I didn't get to finish it before it was due back to the library, but it was a bold wake up call to the subtle ways in which church practices can contribute to the marketing of our bodies, namely women's bodies, in ways that are anything but practices Christ called the church into being to do. Hall has a way of making the reader sit in the midst of an issue we might rather forget about -- like how lysol came to be a common household item (but was first marketed as a "freshener" for women's bodies). The details can be overwhelming, as Jean Bethke Elshtain wrote in her review of the book in The Christian Century, but I found it helpful to pick apart the marketing campaigns as Hall did.
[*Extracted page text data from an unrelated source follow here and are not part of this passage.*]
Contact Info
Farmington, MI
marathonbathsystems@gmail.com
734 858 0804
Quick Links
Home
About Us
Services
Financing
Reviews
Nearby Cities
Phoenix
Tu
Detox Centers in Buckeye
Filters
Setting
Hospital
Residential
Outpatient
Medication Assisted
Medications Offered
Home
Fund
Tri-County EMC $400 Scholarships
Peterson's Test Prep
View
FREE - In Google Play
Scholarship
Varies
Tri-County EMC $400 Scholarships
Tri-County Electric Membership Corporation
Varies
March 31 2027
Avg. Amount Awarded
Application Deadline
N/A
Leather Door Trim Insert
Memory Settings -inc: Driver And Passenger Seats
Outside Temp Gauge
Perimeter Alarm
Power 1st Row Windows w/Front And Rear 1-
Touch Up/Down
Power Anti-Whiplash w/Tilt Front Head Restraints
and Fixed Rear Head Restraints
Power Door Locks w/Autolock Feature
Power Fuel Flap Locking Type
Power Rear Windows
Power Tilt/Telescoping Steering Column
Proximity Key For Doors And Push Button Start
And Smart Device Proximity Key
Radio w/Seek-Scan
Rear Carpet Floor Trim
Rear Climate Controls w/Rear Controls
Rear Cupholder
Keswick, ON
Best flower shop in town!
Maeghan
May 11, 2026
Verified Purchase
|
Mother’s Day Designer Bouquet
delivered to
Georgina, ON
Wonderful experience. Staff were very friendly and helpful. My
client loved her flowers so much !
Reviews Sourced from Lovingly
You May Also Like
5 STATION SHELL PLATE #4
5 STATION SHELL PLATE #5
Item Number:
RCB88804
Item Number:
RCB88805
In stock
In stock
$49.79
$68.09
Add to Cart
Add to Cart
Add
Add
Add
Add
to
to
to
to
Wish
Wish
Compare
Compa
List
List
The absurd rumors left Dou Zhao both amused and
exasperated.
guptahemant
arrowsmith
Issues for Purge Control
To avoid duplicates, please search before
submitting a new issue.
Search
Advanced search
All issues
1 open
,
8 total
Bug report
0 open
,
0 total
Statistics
I hope to finish it some day, but until then, have a better understanding of how my parents and grandparents genereations faced unprecedented challenges to the reality of their bodies -- what should go in, come out, and how to "scientifically" do so.
Written by a self-proclaimed evangelical feminist, this book does one thing very well: punch presumptive Protestants in the face. The subtitle of this work explains the overall theme of the piece: American Protestantism and the Spirit of Reproduction. In it, Hall covers a plethora of issues from a our diminished view of adoption, to the eugenic precursors of the American birth control movement. She challenges the cultural pressures forced upon couples to have the "perfect" family, and gives us historical perspective on much of what we take for granted today. I believe much of her diagnosis of the problem here is right, but I find much of her remedy lacking in theological depth. Either way, it is definitely worth a read...
Great starting out discussing advertising and the effect it had on motherhood. However, later on it just seemed to rehash in an academic way various advertisements...for me personally just got old and heavy.
I really enjoyed this book. I learned a lot. It is an academic book, but when I was finished I felt empowered to question to the norm and able to see the contradictions in many of our cultural practices.
Some parts were quite fascinating and I like her clear style. Her perspective seemed pretty Evangelical, some may like that but it irked me at points. The most valuable parts to me were when she discussed the idea of salvation through participation in a certain type of "Christian" family.